Building the Hi-Fi House Page 2
Chapter 11 of F. Alton Everest's The Master Handbook of Acoustics (Tab Books) proved quite useful in determining optimal room dimensions. I settled on a 1.0:1.6:2.33 (H:W:D) room ratio. A 10' ceiling would mean a 16'-wide room---good, but a little less than what I wanted. An 11' ceiling resulted in a 17.6'-wide by 25.6'-long room. I cheated a bit and rounded the last two dimensions up to the nearest foot, for overall room dimensions of 11' high by 18' wide by 26' long (fig. 1).
Fig.1 TJN's dedicated listening room.
Room modes result from a buildup of sound pressure within a room at the frequencies that are functions of the room's dimensions. Modes cause problems primarily in the bass---below about 250Hz. They also exist at higher frequencies, but only in the bass are they isolated enough to cause significant audible aberrations. There are three main types of room modes: axial, tangential, and radial. Of the three, the axial modes---those occurring between opposite walls---are the strongest and most potentially troublesome.
Calculating the axial modes for a given rectangular room is simple, though a little tedious: simply divide 565 (footnote 1) by the room length, then repeat for the width and height. Next, list all of the possible whole-integer multiples of these frequencies, up to about 250Hz. Put all of these frequencies in ascending order, and voila!, you have a list of your room's axial modes. Ideally, they should be more or less evenly distributed by frequency. This has never happened in my experience, with any real listening room of less than baronial size.
But it's best to avoid a pileup of modes at a specific frequency, or two very closely spaced frequencies. For the room dimensions I chose, there were no pileups up to 250Hz (fig.2), though two modes in the midbass are spaced by 2Hz (64Hz and 66Hz). There are other close modal spacings around 150Hz, 200Hz, and 205Hz. Calculating the modes for a number of other suitable room dimensions, however, revealed that no combinations were noticeably better than this, and many were far worse. There are no perfect dimensional ratios for a small room---and even fairly large domestic rooms such as this one are "small" relative to bass wavelengths; there's only good, bad, and worse. The dimensions I picked held promise of being among the good ones.

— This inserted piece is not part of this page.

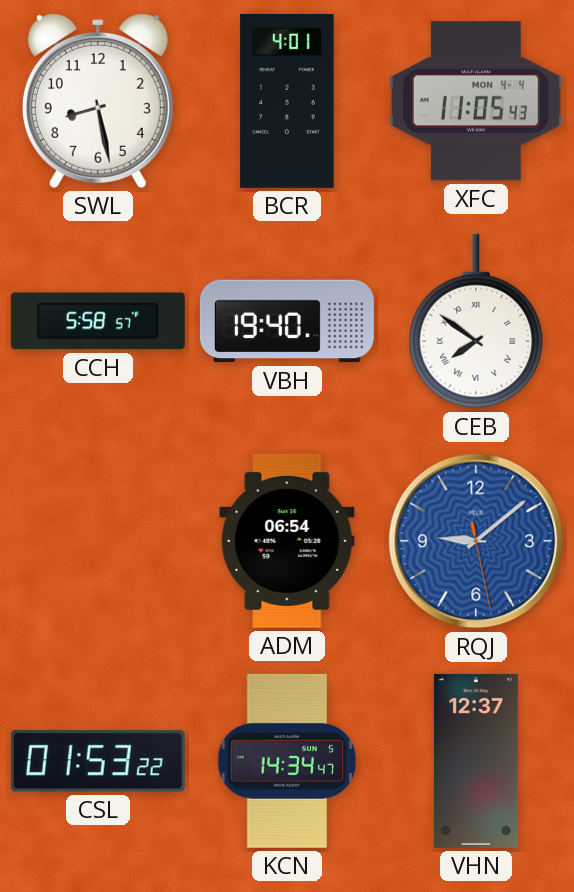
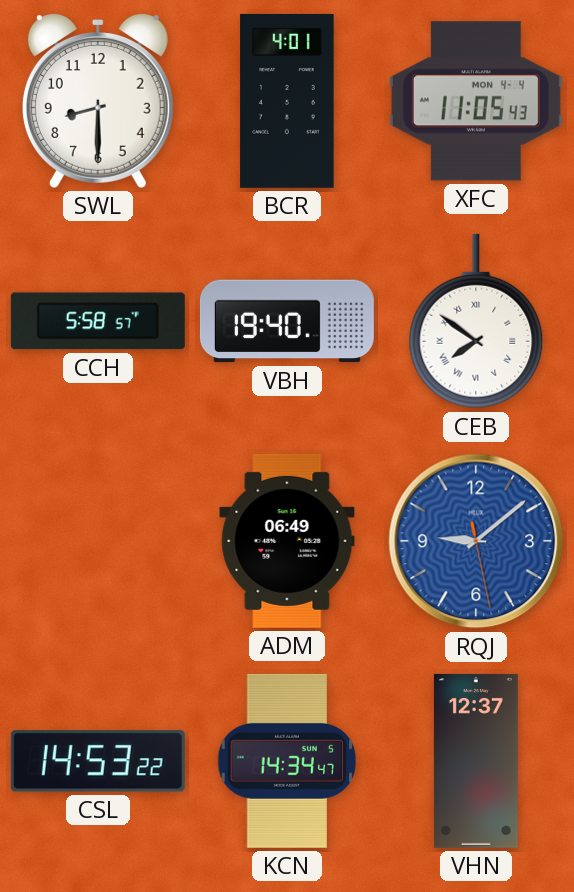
SWL: 8:28 -> 8:30
ADM: 06:54 -> 06:49
CSL: 01:53 -> 14:53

Fig.2 Density of calculated axial room modes in TJN's room, grouped into one-third-octave bands (up to 1 kHz). Note the relative sparseness of room modes at low frequencies.
Long after my house dimensions were in, ah, concrete, an interesting three-part article appeared in Speaker Builder magazine on building a listening room: "What Makes Your Room Hi-Fi," by Joseph Saluzzi, in issues Six/'92, One/'93, and Two/'93. In the first of these, Saluzzi also tries to determine optimal dimensions for a listening room.
His nephew developed a far more efficient method than I had available---a computer program which calculates the modes and the standard deviation between them, recalculates the modes for every 1" increment of dimensional change, and rejects dimensions with mode pileups. A less elaborate program, "Modes for your Abodes," which prompts the user to input room dimensions and calculates and sorts the modes by frequency or mode type, is available through Old Colony Sound Laboratory. (footnote 2) I haven't tried it---my building days are over for now, thank you very much, but it could save you considerable work and tedium when trying to zero-in on desirable room dimensions. You could also use it to analyze your existing room.
All of the methods I'm aware of for analyzing the modes of a prospective or existing room assume a closed, rectangular space with rigid walls. A sloped ceiling complicates the calculations; you'll still be able to calculate the modes for the room's length and width, but what do you do about the height? I have never seen this addressed in the references available to me, but it would seem intuitive that, instead of discrete modes related to a specific ceiling height and multiples of this mode, you'll have an infinite number of much smaller, probably negligible modes distributed according to the variation of ceiling height, running from the minimum to the maximum height.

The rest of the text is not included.